[Transcribed page contents]
..........

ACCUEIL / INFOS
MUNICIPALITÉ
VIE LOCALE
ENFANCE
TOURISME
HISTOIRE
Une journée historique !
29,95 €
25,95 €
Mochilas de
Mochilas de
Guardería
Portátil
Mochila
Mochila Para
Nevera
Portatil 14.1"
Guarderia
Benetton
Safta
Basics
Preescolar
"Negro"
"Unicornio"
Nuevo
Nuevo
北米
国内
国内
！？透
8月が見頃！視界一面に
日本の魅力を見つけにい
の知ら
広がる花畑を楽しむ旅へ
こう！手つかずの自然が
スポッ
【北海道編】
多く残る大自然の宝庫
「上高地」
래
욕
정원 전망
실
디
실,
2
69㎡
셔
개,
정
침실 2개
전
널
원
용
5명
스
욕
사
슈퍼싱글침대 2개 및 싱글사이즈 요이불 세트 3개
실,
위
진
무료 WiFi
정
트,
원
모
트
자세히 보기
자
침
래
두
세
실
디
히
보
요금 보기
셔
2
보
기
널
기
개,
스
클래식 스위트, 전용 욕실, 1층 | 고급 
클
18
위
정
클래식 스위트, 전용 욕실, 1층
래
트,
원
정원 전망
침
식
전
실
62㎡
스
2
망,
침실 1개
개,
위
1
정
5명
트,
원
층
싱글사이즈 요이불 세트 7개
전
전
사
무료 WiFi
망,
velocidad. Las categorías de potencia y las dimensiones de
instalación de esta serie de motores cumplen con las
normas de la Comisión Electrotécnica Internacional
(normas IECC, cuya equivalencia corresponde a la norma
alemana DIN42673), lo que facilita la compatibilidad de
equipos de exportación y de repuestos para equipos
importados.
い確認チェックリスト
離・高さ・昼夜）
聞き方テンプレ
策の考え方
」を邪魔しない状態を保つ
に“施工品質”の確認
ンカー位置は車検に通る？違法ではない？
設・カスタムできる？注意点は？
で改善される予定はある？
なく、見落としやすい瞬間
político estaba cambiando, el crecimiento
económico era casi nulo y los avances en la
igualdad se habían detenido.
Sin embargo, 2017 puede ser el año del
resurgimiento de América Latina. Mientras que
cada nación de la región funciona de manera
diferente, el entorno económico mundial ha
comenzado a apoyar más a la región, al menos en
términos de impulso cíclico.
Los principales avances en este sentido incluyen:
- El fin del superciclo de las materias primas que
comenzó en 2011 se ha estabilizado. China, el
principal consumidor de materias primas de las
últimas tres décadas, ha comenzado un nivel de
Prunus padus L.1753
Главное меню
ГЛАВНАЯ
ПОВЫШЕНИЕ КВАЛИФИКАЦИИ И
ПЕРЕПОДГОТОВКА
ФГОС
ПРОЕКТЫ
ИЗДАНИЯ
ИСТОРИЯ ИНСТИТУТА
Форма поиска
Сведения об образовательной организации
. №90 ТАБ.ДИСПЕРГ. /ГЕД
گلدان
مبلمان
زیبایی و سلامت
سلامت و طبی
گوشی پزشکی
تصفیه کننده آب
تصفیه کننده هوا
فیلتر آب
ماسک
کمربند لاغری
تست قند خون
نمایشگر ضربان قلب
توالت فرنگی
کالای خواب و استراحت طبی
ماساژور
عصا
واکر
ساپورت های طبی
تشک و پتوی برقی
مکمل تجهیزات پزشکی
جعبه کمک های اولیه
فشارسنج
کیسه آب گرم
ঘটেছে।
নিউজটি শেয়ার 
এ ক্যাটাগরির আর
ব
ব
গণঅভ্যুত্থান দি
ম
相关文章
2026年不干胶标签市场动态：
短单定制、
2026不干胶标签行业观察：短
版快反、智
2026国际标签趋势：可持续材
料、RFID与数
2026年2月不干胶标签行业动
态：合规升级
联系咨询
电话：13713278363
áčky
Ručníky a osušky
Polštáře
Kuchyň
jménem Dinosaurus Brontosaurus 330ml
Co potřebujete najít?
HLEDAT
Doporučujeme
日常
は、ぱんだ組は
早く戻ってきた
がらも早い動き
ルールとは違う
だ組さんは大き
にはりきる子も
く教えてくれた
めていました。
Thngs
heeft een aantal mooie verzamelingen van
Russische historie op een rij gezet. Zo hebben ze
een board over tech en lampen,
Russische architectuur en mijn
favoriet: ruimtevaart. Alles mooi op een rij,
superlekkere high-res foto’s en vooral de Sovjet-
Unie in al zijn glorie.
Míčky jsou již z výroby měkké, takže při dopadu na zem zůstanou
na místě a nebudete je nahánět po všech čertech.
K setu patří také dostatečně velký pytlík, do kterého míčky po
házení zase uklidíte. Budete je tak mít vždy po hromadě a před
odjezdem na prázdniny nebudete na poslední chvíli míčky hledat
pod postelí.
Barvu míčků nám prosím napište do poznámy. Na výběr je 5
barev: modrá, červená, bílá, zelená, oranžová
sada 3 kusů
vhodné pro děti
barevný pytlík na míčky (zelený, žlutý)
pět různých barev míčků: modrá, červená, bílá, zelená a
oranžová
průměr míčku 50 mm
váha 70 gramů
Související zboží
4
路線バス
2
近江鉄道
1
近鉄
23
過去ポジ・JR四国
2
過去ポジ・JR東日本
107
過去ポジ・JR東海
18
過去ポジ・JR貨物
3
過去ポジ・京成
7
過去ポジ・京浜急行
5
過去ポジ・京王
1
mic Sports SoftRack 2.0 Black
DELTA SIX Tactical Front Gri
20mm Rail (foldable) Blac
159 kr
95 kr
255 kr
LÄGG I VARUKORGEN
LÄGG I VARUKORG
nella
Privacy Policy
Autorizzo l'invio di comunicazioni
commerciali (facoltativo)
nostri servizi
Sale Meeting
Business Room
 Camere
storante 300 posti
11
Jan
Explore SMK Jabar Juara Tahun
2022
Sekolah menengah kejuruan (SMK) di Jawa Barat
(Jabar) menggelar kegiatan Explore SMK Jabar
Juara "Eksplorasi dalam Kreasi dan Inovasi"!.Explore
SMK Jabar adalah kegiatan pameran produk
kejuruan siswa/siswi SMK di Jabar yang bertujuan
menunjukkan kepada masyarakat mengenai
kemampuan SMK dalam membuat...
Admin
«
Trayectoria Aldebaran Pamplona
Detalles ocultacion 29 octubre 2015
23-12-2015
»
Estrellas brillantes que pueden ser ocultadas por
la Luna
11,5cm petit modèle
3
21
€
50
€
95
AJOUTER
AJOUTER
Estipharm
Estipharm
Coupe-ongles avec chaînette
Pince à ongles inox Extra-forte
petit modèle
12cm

..........

Determine how many lines in the records above have the string "zelená". Only the number should be returned.

2